É nessa hora que entra o requisito agilidade. Em poucos minutos, eles vão erguendo sacos plásticos, revirando baldes com água, vasos sanitários, até chegar à piscina, onde observam as bordas minuciosamente. "Quando a água está muito suja, usamos o pesca larva", diz, mostrando uma espécie de peneira, que captura as larvas em locais onde não se consegue enxergar, como latas de tinta.
"As pessoas não sabem, mas o mosquito tem resistência à tinta. Na verdade, a fêmea é bem esperta. Ela bota os ovos em local seco, mas que vai acumular água quando chover. A gente fala que é uma espécie de sensor que elas têm", comenta outro agente. Cada fêmea bota em média mil ovos em diferentes recipientes. Esses ovos não podem ser vistos a olho nu e resistem em condições adversas por até 450 dias.

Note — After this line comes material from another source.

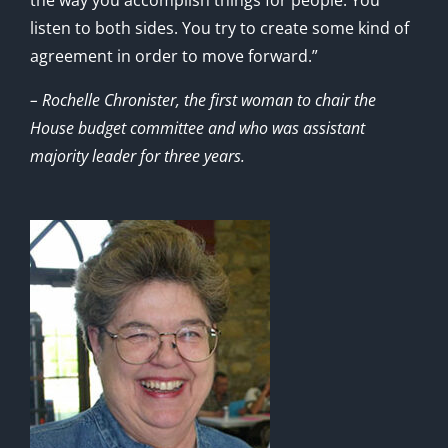
listen to both sides. You try to create some kind of
agreement in order to move forward.”
– Rochelle Chronister, the first woman to chair the
House budget committee and who was assistant
majority leader for three years.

Os agentes de Endemias não sabem dizer quantos quilômetros andam por dia, mas é bastante. Eles encaram o sol de frente com o uso de protetor solar e mangas compridas, mas também carregam o peso de todo o material na bolsa. Eles abaixam e levantam a todo minuto e ainda usam a força para revirar toras de madeira, restos de entulhos, pneus pesados e vasos sanitários.
Pouco metros após a chácara, um terreno também em construção e com muito mato é o próximo local a ser vistoriado. A agente sai na frente sem receio de entrar em locais úmidos, com muita madeira e lixo. "Aqui tem foco", grita a agente enquanto analisa a água acumulada em pneus de caminhão.
Com a ajuda de uma pipeta, ela recolhe uma amostra com larvas e pupas. Enquanto retira o acúmulo, um susto. Uma aranha por pouco não a pica. "Tem que ficar esperto", diz. O pneu é recolhido para um local coberto e recebe veneno. (M.O.)